Nilufa Khatun; Manisha Jagadale; Prateek Shrivastava; Nagesh Kumar T; Shantanu Basak; Naveen Jose; Sanjoy Debnath; Mahesh Jadhav

doi:10.52151/jae2026631.1991

Authors

Nilufa Khatun Bidhan Chandra Krishi Viswavidyalaya, Mohanpur, Haringhata Farm, West Bengal, India Author
Manisha Jagadale ICAR-National Institute of Natural Fibre Engineering and Technology, Kolkata, W.B, India Author
Prateek Shrivastava ICAR-National Institute of Natural Fibre Engineering and Technology, Kolkata, W.B, India Author
Nagesh Kumar T ICAR-National Institute of Natural Fibre Engineering and Technology, Kolkata, W.B, India Author
Shantanu Basak ICAR-National Institute of Natural Fibre Engineering and Technology, Kolkata, W.B, India Author
Naveen Jose ICAR-National Institute of Natural Fibre Engineering and Technology, Kolkata, W.B, India Author
Sanjoy Debnath ICAR-National Institute of Natural Fibre Engineering and Technology, Kolkata, W.B, India Author
Mahesh Jadhav Dr. Balasaheb Sawant Konkan Krishi Vidyapeeth, Dapoli, Maharashtra, India Author

DOI:

https://doi.org/10.52151/jae2026631.1991

Keywords:

biochar, chemical vapor deposition, microwave-assisted pyrolysis, renewable carbon sources

Abstract

Biomass is the only solid, carbon-rich, renewable resource that is abundantly available, geographically diverse, and inherently eco-friendly.
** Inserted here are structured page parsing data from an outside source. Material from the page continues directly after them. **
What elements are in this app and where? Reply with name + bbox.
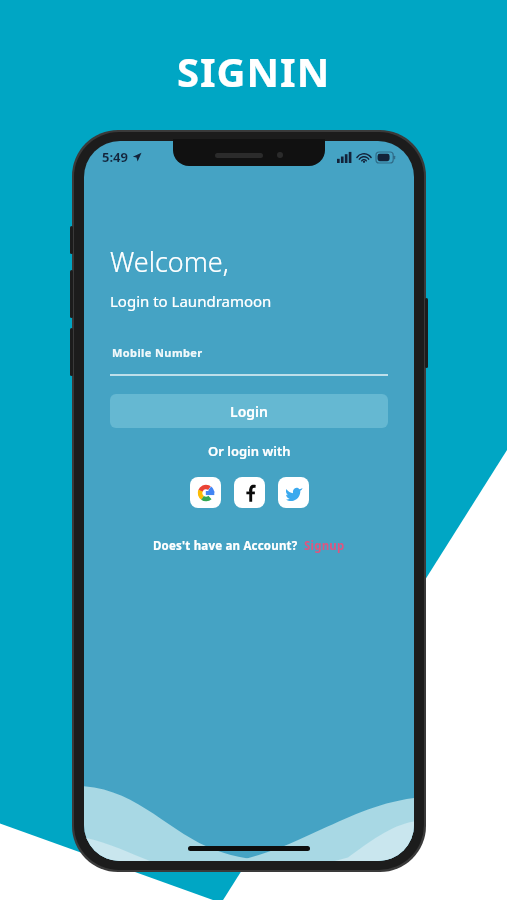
button[interactable]: Sign in with Facebook	[234, 477, 265, 508]
button[interactable]: Sign in with Google	[190, 477, 221, 508]
button[interactable]: Sign in with Twitter	[278, 477, 309, 508]
button[interactable]: Does't have an Account?	[110, 538, 388, 554]
staticText: Login	[230, 402, 268, 421]
staticText: SIGNIN	[177, 44, 331, 98]
staticText: Welcome,	[110, 243, 229, 280]
staticText: 5:49	[102, 148, 128, 166]
staticText: Signup	[304, 538, 345, 554]
button[interactable]: Mobile Number	[110, 345, 388, 376]
staticText: Does't have an Account?	[153, 538, 298, 554]
staticText: Login to Laundramoon	[110, 291, 272, 311]
staticText: Mobile Number	[112, 345, 203, 360]
button[interactable]: Login	[110, 394, 388, 428]
staticText: Or login with	[208, 442, 291, 460]
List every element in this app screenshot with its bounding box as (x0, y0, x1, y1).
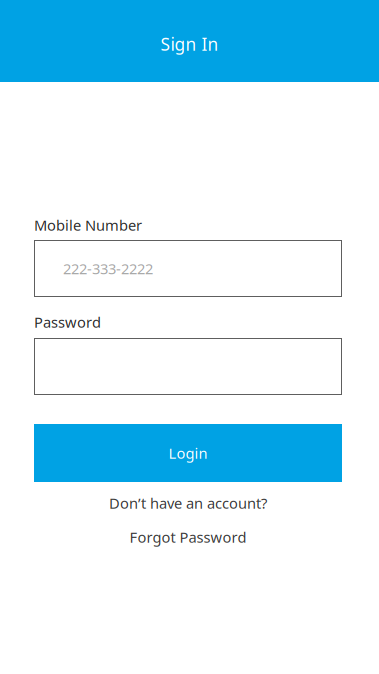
button[interactable]: Login (34, 424, 342, 482)
staticText: Login (168, 443, 208, 463)
button[interactable]: Don’t have an account? (34, 495, 342, 511)
staticText: Sign In (160, 32, 218, 56)
staticText: Mobile Number (34, 215, 142, 235)
button[interactable]: Mobile Number (34, 240, 342, 297)
staticText: 222-333-2222 (63, 259, 153, 278)
button[interactable]: Password (34, 338, 342, 395)
staticText: Don’t have an account? (109, 493, 267, 513)
staticText: Forgot Password (130, 527, 246, 547)
staticText: Password (34, 312, 101, 332)
button[interactable]: Forgot Password (34, 529, 342, 545)
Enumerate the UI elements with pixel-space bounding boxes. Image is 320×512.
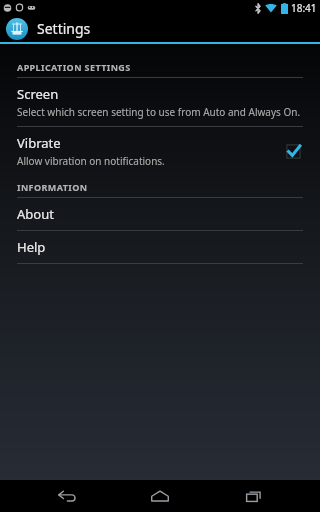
button[interactable]: Help bbox=[0, 231, 320, 263]
button[interactable]: Vibrate bbox=[0, 127, 320, 175]
staticText: Vibrate bbox=[17, 134, 61, 152]
staticText: Settings bbox=[37, 19, 91, 38]
button[interactable]: Home bbox=[133, 480, 187, 512]
button[interactable]: Settings bbox=[0, 15, 320, 42]
staticText: About bbox=[17, 205, 54, 223]
button[interactable]: Screen bbox=[0, 78, 320, 126]
button[interactable]: Vibrate toggle bbox=[283, 141, 303, 161]
staticText: Select which screen setting to use from … bbox=[17, 105, 301, 119]
button[interactable]: About bbox=[0, 198, 320, 230]
button[interactable]: Back bbox=[40, 480, 94, 512]
staticText: APPLICATION SETTINGS bbox=[17, 61, 131, 73]
button[interactable]: Recent apps bbox=[227, 480, 281, 512]
staticText: Help bbox=[17, 238, 46, 256]
staticText: Screen bbox=[17, 85, 59, 103]
staticText: 18:41 bbox=[291, 1, 317, 15]
staticText: Allow vibration on notifications. bbox=[17, 154, 165, 168]
staticText: INFORMATION bbox=[17, 181, 88, 193]
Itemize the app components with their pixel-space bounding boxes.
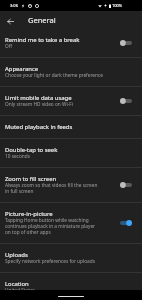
staticText: Remind me to take a break	[5, 37, 80, 43]
staticText: Uploads	[5, 252, 28, 258]
staticText: Muted playback in feeds	[5, 124, 73, 130]
staticText: Picture-in-picture	[5, 211, 53, 217]
staticText: Zoom to fill screen	[5, 176, 57, 182]
staticText: Location	[5, 281, 29, 287]
staticText: Appearance	[5, 66, 39, 72]
staticText: Only stream HD video on Wi-Fi	[5, 101, 73, 107]
staticText: General	[28, 15, 56, 25]
button[interactable]: Uploads	[0, 244, 142, 272]
button[interactable]: Toggle off	[116, 37, 136, 49]
button[interactable]: Back	[2, 13, 18, 29]
button[interactable]: Zoom to fill screen	[0, 168, 142, 202]
button[interactable]: Toggle off	[116, 95, 136, 107]
button[interactable]: Appearance	[0, 58, 142, 86]
staticText: Off	[5, 43, 12, 49]
button[interactable]: Toggle off	[116, 179, 136, 191]
button[interactable]: Location	[0, 273, 142, 300]
button[interactable]: Picture-in-picture	[0, 203, 142, 243]
staticText: 100%	[112, 3, 123, 8]
button[interactable]: Toggle on	[116, 217, 136, 229]
button[interactable]: Double-tap to seek	[0, 139, 142, 167]
button[interactable]: Limit mobile data usage	[0, 87, 142, 115]
staticText: Double-tap to seek	[5, 147, 58, 153]
staticText: Tapping Home button while watching conti…	[5, 217, 100, 235]
button[interactable]: Remind me to take a break	[0, 29, 142, 57]
staticText: 10 seconds	[5, 153, 30, 159]
staticText: United States	[5, 287, 35, 292]
button[interactable]: Muted playback in feeds	[0, 116, 142, 138]
staticText: Choose your light or dark theme preferen…	[5, 72, 103, 78]
staticText: 3:06	[10, 3, 18, 8]
staticText: Always zoom so that videos fill the scre…	[5, 182, 100, 194]
staticText: Limit mobile data usage	[5, 95, 72, 101]
staticText: Specify network preferences for uploads	[5, 258, 95, 264]
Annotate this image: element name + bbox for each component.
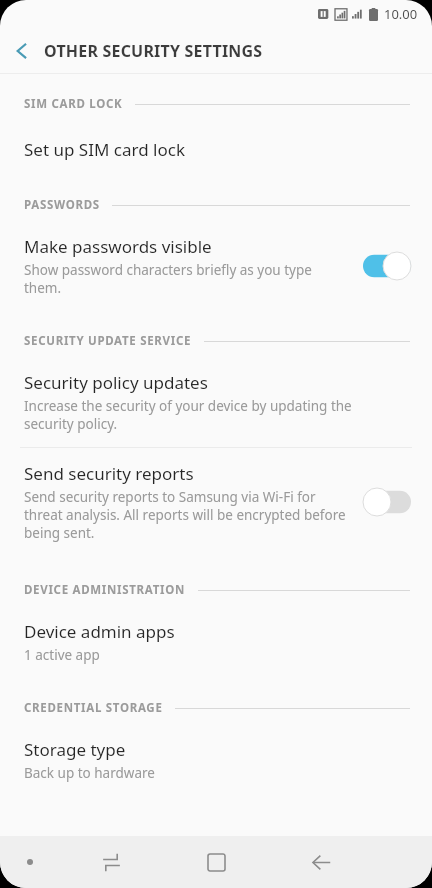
button[interactable]: Recents bbox=[59, 853, 164, 872]
staticText: SIM CARD LOCK bbox=[24, 96, 123, 112]
button[interactable]: Set up SIM card lock bbox=[0, 120, 432, 179]
button[interactable]: Send security reports bbox=[0, 448, 432, 556]
staticText: DEVICE ADMINISTRATION bbox=[24, 582, 186, 598]
staticText: Make passwords visible bbox=[24, 235, 212, 258]
staticText: Security policy updates bbox=[24, 371, 208, 394]
staticText: 10.00 bbox=[384, 5, 418, 23]
staticText: OTHER SECURITY SETTINGS bbox=[44, 40, 263, 62]
staticText: SECURITY UPDATE SERVICE bbox=[24, 333, 192, 349]
staticText: Device admin apps bbox=[24, 620, 175, 643]
button[interactable]: Security policy updates bbox=[0, 357, 432, 447]
button[interactable]: Off bbox=[362, 487, 412, 517]
staticText: Storage type bbox=[24, 738, 126, 761]
staticText: PASSWORDS bbox=[24, 197, 100, 213]
staticText: Back up to hardware bbox=[24, 764, 155, 782]
staticText: CREDENTIAL STORAGE bbox=[24, 700, 163, 716]
button[interactable]: Back bbox=[269, 853, 374, 872]
staticText: 1 active app bbox=[24, 646, 100, 664]
button[interactable]: Device admin apps bbox=[0, 606, 432, 678]
staticText: Increase the security of your device by … bbox=[24, 397, 402, 433]
button[interactable]: Back bbox=[0, 29, 44, 73]
button[interactable]: Storage type bbox=[0, 724, 432, 796]
staticText: Send security reports to Samsung via Wi-… bbox=[24, 488, 348, 542]
button[interactable]: Make passwords visible bbox=[0, 221, 432, 311]
staticText: Set up SIM card lock bbox=[24, 138, 185, 161]
button[interactable]: Home bbox=[164, 854, 269, 871]
staticText: Send security reports bbox=[24, 462, 194, 485]
button[interactable]: On bbox=[362, 251, 412, 281]
staticText: Show password characters briefly as you … bbox=[24, 261, 348, 297]
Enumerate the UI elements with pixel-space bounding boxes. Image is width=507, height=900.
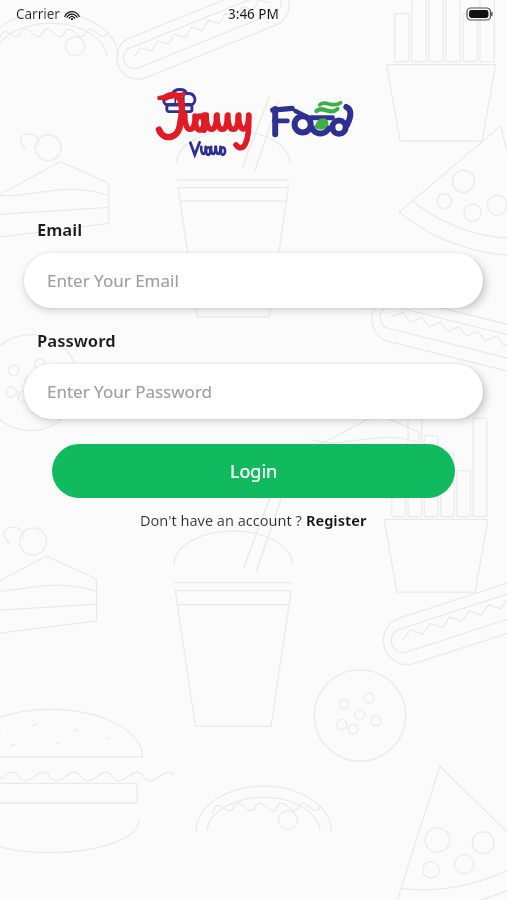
button[interactable]: Login	[52, 444, 455, 498]
button[interactable]: Don't have an account ?	[0, 510, 507, 530]
other: Juanmy Food Vendor logo	[153, 88, 355, 158]
staticText: Don't have an account ?	[140, 510, 306, 530]
staticText: Email	[37, 218, 83, 240]
other: Wi-Fi	[65, 9, 79, 20]
other: Battery full	[467, 8, 494, 20]
staticText: Login	[230, 459, 278, 484]
staticText: 3:46 PM	[228, 5, 279, 23]
button[interactable]: Enter Your Email	[24, 253, 483, 308]
staticText: Enter Your Email	[47, 269, 179, 292]
staticText: Enter Your Password	[47, 380, 213, 403]
staticText: Password	[37, 329, 116, 351]
staticText: Carrier	[16, 5, 60, 23]
button[interactable]: Enter Your Password	[24, 364, 483, 419]
staticText: Register	[306, 510, 367, 530]
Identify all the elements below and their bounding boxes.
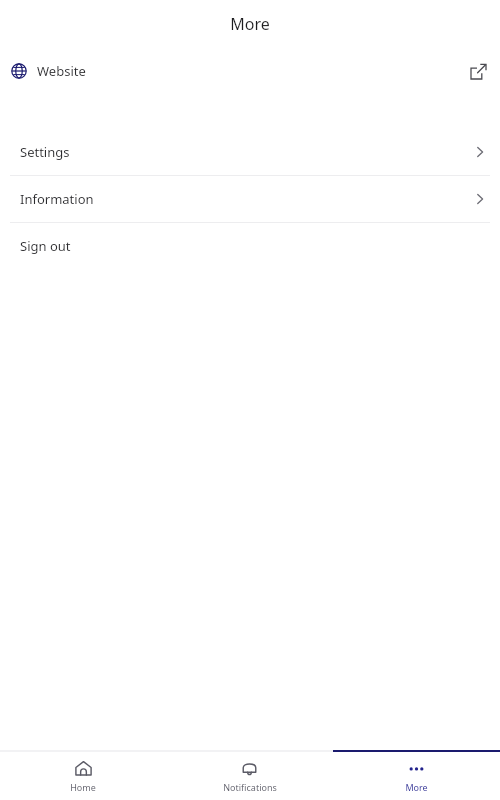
button[interactable]: Notifications xyxy=(166,752,333,800)
button[interactable]: Website xyxy=(0,48,500,94)
staticText: Sign out xyxy=(20,237,71,255)
staticText: Website xyxy=(37,62,86,80)
staticText: Notifications xyxy=(223,781,277,793)
staticText: More xyxy=(405,781,428,793)
staticText: More xyxy=(230,13,270,35)
button[interactable]: Home xyxy=(0,752,166,800)
staticText: Settings xyxy=(20,143,70,161)
button[interactable]: Information xyxy=(0,176,500,222)
other: Open website in browser xyxy=(468,61,488,81)
button[interactable]: Sign out xyxy=(0,223,500,269)
staticText: Home xyxy=(70,781,96,793)
button[interactable]: Settings xyxy=(0,129,500,175)
button[interactable]: More xyxy=(333,752,500,800)
staticText: Information xyxy=(20,190,94,208)
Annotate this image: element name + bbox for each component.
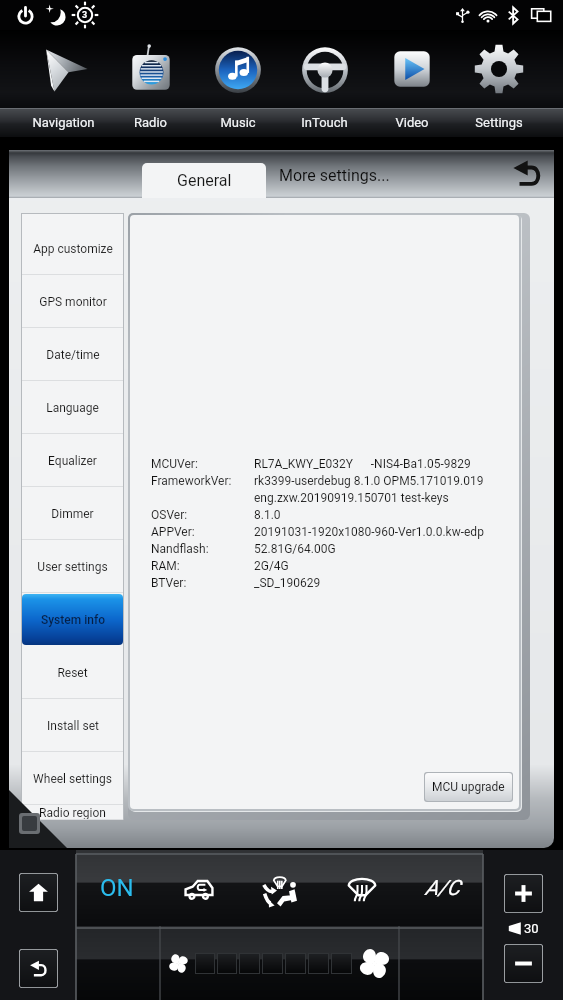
button[interactable]: Brightness [70,0,100,30]
staticText: MCUVer: [151,457,198,471]
staticText: Reset [57,666,88,680]
button[interactable]: Air flow mode [240,850,321,926]
button[interactable]: ON [76,850,158,926]
staticText: Radio [134,115,167,130]
staticText: FrameworkVer: [151,474,232,488]
button[interactable]: Equalizer [22,434,123,487]
button[interactable]: Dimmer [22,487,123,540]
button[interactable]: A/C [402,850,483,926]
button[interactable]: Navigation [20,30,107,108]
staticText: A/C [425,876,460,901]
button[interactable]: General [142,163,266,198]
staticText: eng.zxw.20190919.150701 test-keys [254,491,449,505]
staticText: Settings [475,115,523,130]
button[interactable]: User settings [22,540,123,593]
button[interactable]: Language [22,381,123,434]
button[interactable]: Volume down [504,944,543,983]
staticText: RAM: [151,559,180,573]
staticText: BTVer: [151,576,187,590]
button[interactable]: Recirculation [158,850,240,926]
button[interactable]: Radio [107,30,194,108]
staticText: User settings [37,560,108,574]
button[interactable]: Radio region [22,805,123,820]
button[interactable]: App customize [22,222,123,275]
staticText: Nandflash: [151,542,209,556]
staticText: RL7A_KWY_E032Y -NIS4-Ba1.05-9829 [254,457,471,471]
staticText: InTouch [301,115,348,130]
staticText: 8.1.0 [254,508,281,522]
staticText: Install set [47,719,99,733]
staticText: MCU upgrade [432,780,505,794]
staticText: OSVer: [151,508,188,522]
staticText: App customize [33,242,113,256]
staticText: 2G/4G [254,559,289,573]
button[interactable]: Fan speed [160,926,399,1000]
staticText: Language [46,401,99,415]
button[interactable]: InTouch [281,30,368,108]
button[interactable]: Power [10,0,40,30]
staticText: Music [220,115,256,130]
staticText: GPS monitor [39,295,107,309]
staticText: ON [100,874,134,902]
staticText: Radio region [39,806,106,820]
staticText: 30 [524,921,539,936]
button[interactable]: Settings [455,30,542,108]
button[interactable]: More settings... [266,150,446,198]
button[interactable]: Reset [22,646,123,699]
button[interactable]: Music [194,30,281,108]
staticText: Equalizer [48,454,97,468]
staticText: Video [395,115,429,130]
button[interactable]: Home [19,873,58,912]
button[interactable]: Install set [22,699,123,752]
button[interactable]: GPS monitor [22,275,123,328]
button[interactable]: Video [368,30,455,108]
staticText: General [177,171,232,190]
staticText: 3 [82,10,88,21]
button[interactable]: Date/time [22,328,123,381]
button[interactable]: Wheel settings [22,752,123,805]
button[interactable]: Defrost [321,850,402,926]
staticText: System info [41,613,105,627]
button[interactable]: Night mode [40,0,70,30]
button[interactable]: Back [19,949,58,988]
staticText: 20191031-1920x1080-960-Ver1.0.0.kw-edp [254,525,484,539]
staticText: rk3399-userdebug 8.1.0 OPM5.171019.019 [254,474,484,488]
staticText: Navigation [32,115,95,130]
staticText: Dimmer [51,507,94,521]
staticText: Wheel settings [33,772,112,786]
staticText: APPVer: [151,525,195,539]
staticText: More settings... [279,166,390,185]
button[interactable]: System info [22,594,123,645]
button[interactable]: Volume up [504,874,543,913]
staticText: Date/time [46,348,100,362]
staticText: 52.81G/64.00G [254,542,336,556]
staticText: _SD_190629 [254,576,321,590]
button[interactable]: MCU upgrade [425,773,512,801]
button[interactable]: Back [510,156,544,190]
As a sustainable precursor, it offers significant potential for the development of high-performance carbon-based nanomaterials, particularly carbon nanotubes (CNTs). This review provides a comprehensive overview of various biomass feedstocks utilized for CNT synthesis, emphasizing their physicochemical properties and suitability as carbon sources for CNT synthesis. It further explores multiple thermochemical conversion techniques, such as pyrolysis, microwave-assisted pyrolysis, and gasification, which generate intermediate carbon-rich materials. Special focus is given to the synthesis pathways of CNTs from bio-waste using the solid–solid–solid (SSS) two-step method, solid–gas–solid (SGS) method, microwave-assisted pyrolysis, and chemical vapor deposition (CVD) methods. Advanced characterization techniques are discussed in detail to assess the morphology, crystallinity, purity, and structural integrity of the biomass-derived CNTs. This review also highlights the intrinsic physical, chemical, and structural properties of CNTs that govern their functionality. Finally, emerging and established applications of biomass-derived CNTs are critically analyzed across diverse domains, such as environmental remediation, adsorption, energy storage devices, catalysis, sensors, and biomedical engineering. This review underscores the promising role of bio-waste-derived CNTs in advancing sustainable nanotechnology and contributing to the circular carbon economy.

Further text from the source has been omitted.